[Page images and extracted text]
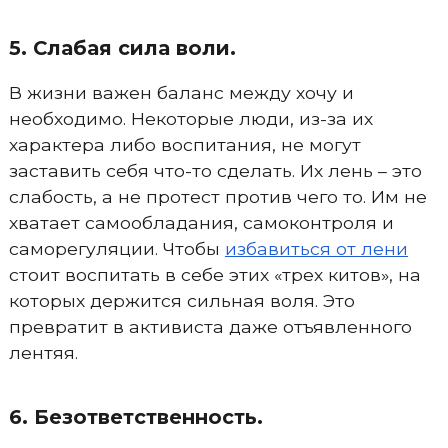
5. Слабая сила воли.
В жизни важен баланс между хочу и
необходимо. Некоторые люди, из-за их
характера либо воспитания, не могут
заставить себя что-то сделать. Их лень – это
слабость, а не протест против чего то. Им не
хватает самообладания, самоконтроля и
саморегуляции. Чтобы
избавиться от лени
стоит воспитать в себе этих «трех китов», на
которых держится сильная воля. Это
превратит в активиста даже отъявленного
лентяя.
6. Безответственность.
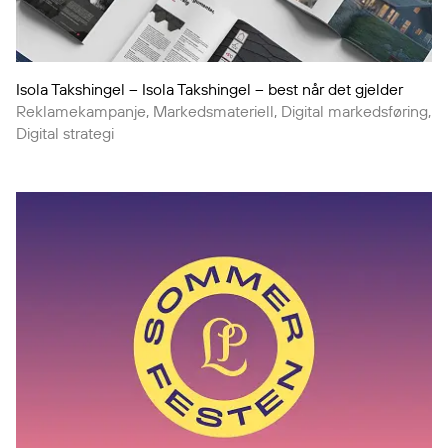
Isola Takshingel – Isola Takshingel – best når det gjelder
Reklamekampanje, Markedsmateriell, Digital markedsføring,
Digital strategi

**What you need to do**
Pull each line containing the word "Digital" out of the data above.

**Task output**
Reklamekampanje, Markedsmateriell, Digital markedsføring,
Digital strategi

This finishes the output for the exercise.